Now, just a few days later, Lafe Solomon has declared that he is opposed to their intervention in the case–even though they stand a good chance of losing their jobs due to the union and the NLRB’s actions.
In a 17-page legal response obtained on Tuesday, attorneys writing as “counsel” for the NLRB’s Acting General Counsel stated:
Counsel for the Acting General Counsel opposes the Motion to Intervene (“Motion”) filed by Dennis Murray, Cynthia Ramaker, and Meredith Going, Sr. (“Movants”) on June 1, 2011. Movants are employed by Respondent The Boeing Company (“Respondent”) in North Charleston, South Carolina, and essentially argue that, as such, they are entitled to status as intervenors or, in the alternative, amici curiae, in this proceeding. More specifically, Movants argue that they should be allowed to intervene because of the possibility that they will be adversely affected by the outcome of the proceeding.

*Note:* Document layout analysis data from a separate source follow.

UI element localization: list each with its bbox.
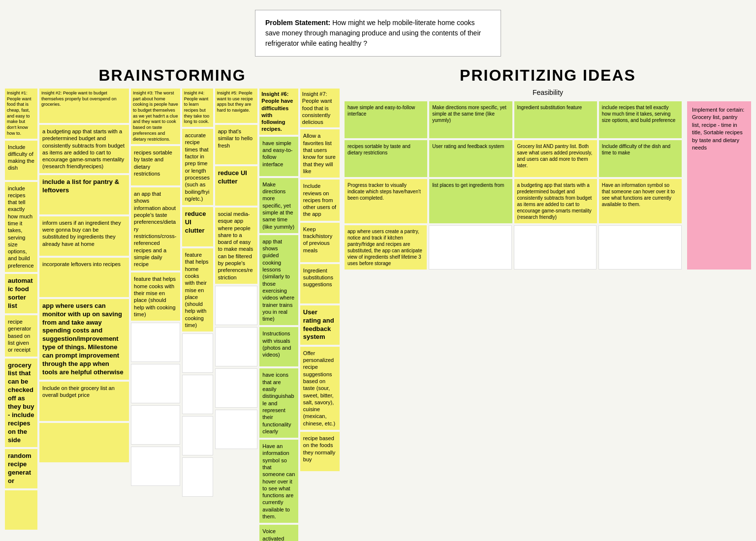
bs-col-1: Insight #1: People want food that is che… xyxy=(5,89,37,541)
pri-note-2-2: User rating and feedback system xyxy=(429,140,512,177)
bs-note-5-5 xyxy=(215,327,258,366)
bs-note-1-4: recipe generator based on list given or … xyxy=(5,315,37,356)
bs-note-6-7: Voice activated instructions, users can … xyxy=(259,525,298,541)
bs-note-6-4: Instructions with visuals (photos and vi… xyxy=(259,327,298,366)
bs-note-5-6 xyxy=(215,368,258,408)
pri-note-1-1: have simple and easy-to-follow interface xyxy=(345,101,427,138)
bs-note-4-4 xyxy=(182,333,213,373)
bs-header-3: Insight #3: The worst part about home co… xyxy=(131,89,180,144)
bs-note-4-5 xyxy=(182,375,213,414)
bs-note-1-6: random recipe generator xyxy=(5,449,37,488)
implement-box: Implement for certain: Grocery list, pan… xyxy=(687,101,751,270)
pri-note-3-4: Have an information symbol so that someo… xyxy=(599,179,682,223)
pri-note-4-4 xyxy=(598,225,682,270)
pri-note-4-1: app where users create a pantry, notice … xyxy=(345,225,427,270)
bs-note-7-1: Allow a favorites list that users know f… xyxy=(300,129,340,178)
bs-header-1: Insight #1: People want food that is che… xyxy=(5,89,37,139)
bs-note-7-3: Keep track/history of previous meals xyxy=(300,223,340,262)
bs-note-3-5 xyxy=(131,364,180,403)
prioritizing-title: PRIORITIZING IDEAS xyxy=(345,66,751,85)
bs-note-6-6: Have an information symbol so that someo… xyxy=(259,440,298,523)
brainstorming-section: BRAINSTORMING Insight #1: People want fo… xyxy=(5,66,340,541)
bs-note-3-7 xyxy=(131,447,180,486)
bs-col-6: Insight #6: People have difficulties wit… xyxy=(259,89,298,541)
bs-header-7: Insight #7: People want food that is con… xyxy=(300,89,340,127)
bs-note-5-7 xyxy=(215,410,258,449)
bs-note-3-1: recipes sortable by taste and dietary re… xyxy=(131,146,180,185)
pri-note-1-3: Ingredient substitution feature xyxy=(514,101,597,138)
bs-note-5-4 xyxy=(215,286,258,325)
bs-note-6-3: app that shows guided cooking lessons (s… xyxy=(259,235,298,326)
bs-note-6-1: have simple and easy-to-follow interface xyxy=(259,137,298,176)
bs-note-5-1: app that's similar to hello fresh xyxy=(215,125,258,164)
bs-note-3-2: an app that shows information about peop… xyxy=(131,187,180,270)
priority-grid-area: have simple and easy-to-follow interface… xyxy=(345,101,682,270)
pri-note-2-3: Grocery list AND pantry list. Both save … xyxy=(514,140,597,177)
bs-note-7-2: Include reviews on recipes from other us… xyxy=(300,180,340,220)
bs-note-1-7 xyxy=(5,490,37,530)
bs-header-4: Insight #4: People want to learn recipes… xyxy=(182,89,213,127)
brainstorming-title: BRAINSTORMING xyxy=(5,66,340,85)
bs-note-7-6: Offer personalized recipe suggestions ba… xyxy=(300,347,340,430)
bs-note-4-6 xyxy=(182,416,213,455)
page: Problem Statement: How might we help mob… xyxy=(0,0,756,541)
pri-note-2-1: recipes sortable by taste and dietary re… xyxy=(345,140,427,177)
bs-note-7-4: Ingredient substitutions suggestions xyxy=(300,264,340,303)
bs-note-1-3: automatic food sorter list xyxy=(5,274,37,313)
bs-note-7-7: recipe based on the foods they normally … xyxy=(300,432,340,471)
bs-note-2-3: inform users if an ingredient they were … xyxy=(39,216,129,256)
bs-note-4-3: feature that helps home cooks with their… xyxy=(182,248,213,331)
pri-note-3-1: Progress tracker to visually indicate wh… xyxy=(345,179,427,223)
bs-note-3-6 xyxy=(131,405,180,445)
bs-note-4-2: reduce UI clutter xyxy=(182,207,213,246)
bs-note-1-1: Include difficulty of making the dish xyxy=(5,141,37,180)
priority-row-1: have simple and easy-to-follow interface… xyxy=(345,101,682,138)
pri-note-4-2 xyxy=(429,225,512,270)
bs-col-2: Insight #2: People want to budget themse… xyxy=(39,89,129,541)
bs-note-2-4: incorporate leftovers into recipes xyxy=(39,258,129,297)
bs-note-3-3: feature that helps home cooks with their… xyxy=(131,272,180,321)
prioritizing-section: PRIORITIZING IDEAS Feasibility have simp… xyxy=(345,66,751,541)
priority-row-4: app where users create a pantry, notice … xyxy=(345,225,682,270)
pri-note-4-3 xyxy=(514,225,597,270)
problem-statement-text: Problem Statement: How might we help mob… xyxy=(265,19,481,47)
bs-note-2-1: a budgeting app that starts with a prede… xyxy=(39,125,129,173)
bs-note-6-5: have icons that are easily distinguishab… xyxy=(259,368,298,438)
bs-note-5-3: social media-esque app where people shar… xyxy=(215,208,258,284)
pri-note-2-4: Include difficulty of the dish and time … xyxy=(599,140,682,177)
bs-note-4-1: accurate recipe times that factor in pre… xyxy=(182,129,213,205)
pri-note-1-2: Make directions more specific, yet simpl… xyxy=(429,101,512,138)
bs-note-3-4 xyxy=(131,323,180,362)
priority-content: have simple and easy-to-follow interface… xyxy=(345,101,751,270)
problem-statement: Problem Statement: How might we help mob… xyxy=(255,10,501,57)
bs-note-2-6: Include on their grocery list an overall… xyxy=(39,382,129,421)
bs-note-6-2: Make directions more specific, yet simpl… xyxy=(259,178,298,233)
pri-note-1-4: include recipes that tell exactly how mu… xyxy=(599,101,682,138)
brainstorming-columns: Insight #1: People want food that is che… xyxy=(5,89,340,541)
bs-header-5: Insight #5: People want to use recipe ap… xyxy=(215,89,258,123)
bs-note-4-7 xyxy=(182,457,213,497)
priority-row-3: Progress tracker to visually indicate wh… xyxy=(345,179,682,223)
bs-col-7: Insight #7: People want food that is con… xyxy=(300,89,340,541)
bs-col-3: Insight #3: The worst part about home co… xyxy=(131,89,180,541)
bs-col-4: Insight #4: People want to learn recipes… xyxy=(182,89,213,541)
bs-note-1-5: grocery list that can be checked off as … xyxy=(5,359,37,448)
priority-row-2: recipes sortable by taste and dietary re… xyxy=(345,140,682,177)
bs-col-5: Insight #5: People want to use recipe ap… xyxy=(215,89,258,541)
bs-header-2: Insight #2: People want to budget themse… xyxy=(39,89,129,123)
bs-note-2-5: app where users can monitor with up on s… xyxy=(39,299,129,380)
bs-note-2-2: include a list for pantry & leftovers xyxy=(39,175,129,214)
prioritizing-subtitle: Feasibility xyxy=(345,89,751,96)
bs-note-5-2: reduce UI clutter xyxy=(215,166,258,206)
main-area: BRAINSTORMING Insight #1: People want fo… xyxy=(5,66,751,541)
bs-note-1-2: include recipes that tell exactly how mu… xyxy=(5,182,37,272)
bs-header-6: Insight #6: People have difficulties wit… xyxy=(259,89,298,135)
pri-note-3-2: list places to get ingredients from xyxy=(429,179,512,223)
bs-note-2-7 xyxy=(39,423,129,462)
bs-note-7-5: User rating and feedback system xyxy=(300,305,340,345)
pri-note-3-3: a budgeting app that starts with a prede… xyxy=(514,179,597,223)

As set forth below, Movants’ interests are already adequately represented by the parties and they, in fact, have no cognizable interest in participating in this proceeding sufficient to justify their intervention. Thus, their unnecessary participation as three additional parties would merely delay and complicate these already complex proceedings. In the interest of a just and speedy resolution of this dispute, intervention should be denied. The Acting General Counsel believes that, just as Movants do not have an interest that warrants intervention, they also lack a sufficient interest to be accorded amicus status. Nevertheless, the Acting General Counsel does not object to their amicus status for the sole purpose of filing post-hearing briefs on their own behalf.
The problem, of course, is that, while the NLRB argues that the employees’ are adequately served by Boeing (the “respondent”), it is possible that Boeing may choose to settle the charges. If there is a settlement that has an adverse impact on the employees in South Carolina, then the NLRB will have shut down their ability to be party to the case.
Here is the full response:
While the door is not closed entirely to the South Carolina employees, the NLRB’s actions are telling.
Boeing’s union in Puget Sound has not been adversely affected by the opening of the Charleston plant (Boeing has actually added employees in Puget Sound) and, while Boeing may be out its money if the NLRB (and the Courts) rule against the Company, it is the Charleston employees who will suffer the most by losing their jobs.
Boeing’s Charleston employees should at least be given the ability to legally fight for their jobs and the NLRB is wrong in denying them the opportunity to do so.